● Assignment:
Nothing but the text of the records should come back; copy it exactly and leave the pictures out.

● Records for this task:
*** Block opens ***

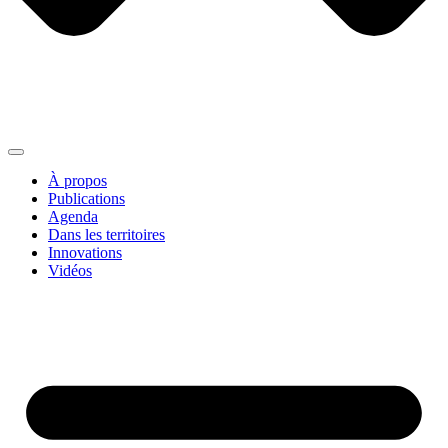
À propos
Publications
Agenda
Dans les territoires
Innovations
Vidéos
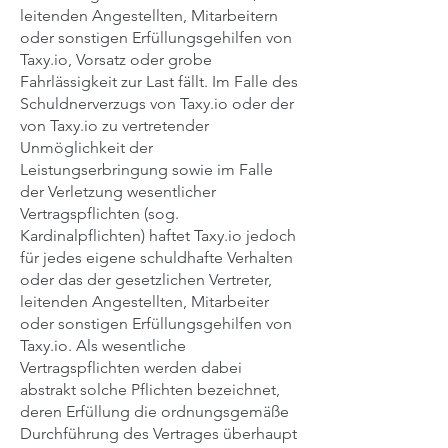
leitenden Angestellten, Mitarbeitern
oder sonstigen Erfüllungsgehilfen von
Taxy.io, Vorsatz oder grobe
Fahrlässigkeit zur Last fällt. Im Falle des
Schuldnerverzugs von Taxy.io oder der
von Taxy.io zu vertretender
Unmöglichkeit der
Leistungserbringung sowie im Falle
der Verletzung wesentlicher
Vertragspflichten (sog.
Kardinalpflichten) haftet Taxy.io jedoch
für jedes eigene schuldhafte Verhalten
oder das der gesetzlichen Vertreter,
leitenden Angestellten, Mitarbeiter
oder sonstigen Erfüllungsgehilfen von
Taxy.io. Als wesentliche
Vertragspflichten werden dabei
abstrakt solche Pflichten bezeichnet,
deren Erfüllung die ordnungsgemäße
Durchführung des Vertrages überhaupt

*** Block closes ***

● Worked solution:
À propos
Publications
Agenda
Dans les territoires
Innovations
Vidéos
leitenden Angestellten, Mitarbeitern
oder sonstigen Erfüllungsgehilfen von
Taxy.io, Vorsatz oder grobe
Fahrlässigkeit zur Last fällt. Im Falle des
Schuldnerverzugs von Taxy.io oder der
von Taxy.io zu vertretender
Unmöglichkeit der
Leistungserbringung sowie im Falle
der Verletzung wesentlicher
Vertragspflichten (sog.
Kardinalpflichten) haftet Taxy.io jedoch
für jedes eigene schuldhafte Verhalten
oder das der gesetzlichen Vertreter,
leitenden Angestellten, Mitarbeiter
oder sonstigen Erfüllungsgehilfen von
Taxy.io. Als wesentliche
Vertragspflichten werden dabei
abstrakt solche Pflichten bezeichnet,
deren Erfüllung die ordnungsgemäße
Durchführung des Vertrages überhaupt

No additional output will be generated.